Trimble made enormous personal and political sacrifices to get across the line a Belfast/Good Friday Agreement that required many compromises from unionists but gave no substantial concessions to nationalists that weren’t in the 1973 Sunningdale Agreement.

Yet he says: “Extensive parts of Northern Ireland — much of its economic fabric — have been turned into a colony of the European Union.”

The protocol issues will be resolved by the courts, politicians and negotiators, but they have already had a profound effect on the Irish unity debate, and not in the way Sinn Fein hoped.

Another ex-first minister, Peter Robinson, explained it here last week, “The memory of the thousands of innocent people whose lives were lost in that conflict, the tens of thousands who were physically injured and mentally scarred, the political and constitutional events of those 50 years, flooded my mind this week as I listened in amazement to the claims by Sinn Fein assembly members that it was nationalists who were being ignored and excluded in Northern Ireland.”
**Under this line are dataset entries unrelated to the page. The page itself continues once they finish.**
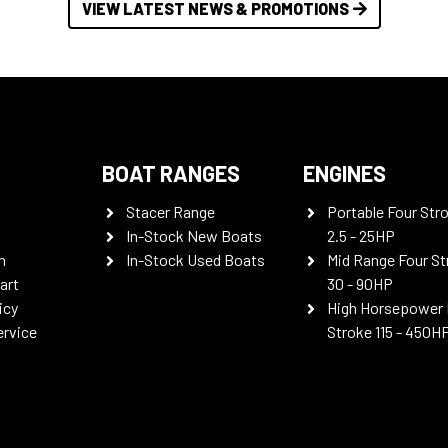
VIEW LATEST NEWS & PROMOTIONS
BOAT RANGES
ENGINES
Stacer Range
Portable Four Str
In-Stock New Boats
2.5 - 25HP
n
In-Stock Used Boats
Mid Range Four St
art
30 - 90HP
icy
High Horsepower 
ervice
Stroke 115 - 450H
Unionists had endured a vile terrorist campaign, massive political and institutional change, and assaults on their culture and identity but had still “maintained faith in the democratic processes”.

But now they are disenchanted with the system and he can think of no period in his 50 years in politics when they were more alienated than they are now.

Dublin and London are paying attention to Trimble and Robinson, and now the Rev Mervyn Gibson,

Grand Secretary of Grand Orange Lodge, who has withdrawn the Order from involvement in the Shared Island Unit in the Department of the Taoiseach because it wants no part “in the process that masquerades as two neighbouring jurisdictions improving relationships for the benefit of both countries when in reality they pursue an agenda that enforces a protocol that normalises and ‘talks up’ the inevitability of a united Ireland”.

I watched all 85 minutes of Claire Byrne Live on RTE last week about thoughts towards a united Ireland and took heart from it.

Mary Lou MacDonald was same old same old and Leo Varadkar was shifty, but Taoiseach Michéal Martin described how his simplistic republicanism as a young man had been changed just by going to Northern Ireland and listening to unionists and Naomi Long asked how anyone could “talk about uniting Ireland when as Northern Ireland we remain a divided and segregated society?”

Rugby player Andrew Trimble, who has a theology degree from Belfast Bible College, said he was Northern Irish and had no wish to choose between his northern and his Irish identity.

And Gregory Campbell just said simply “I am British” and told the Irish audience that a border poll is nonsense since there are now three minorities.

It takes one back to Seamus Mallon’s wise observation in the book he published not long before he died, that nationalists and unionists have in common that they are both “largely detached from the mother countries which they identify so strongly with”.

My suggestion to unionists is to keep educating southern nationalists with unpalatable truths while refusing to participate in formal discussions about constitutional change unless options like an independent Northern Ireland or the Republic rejoining the UK are on the table.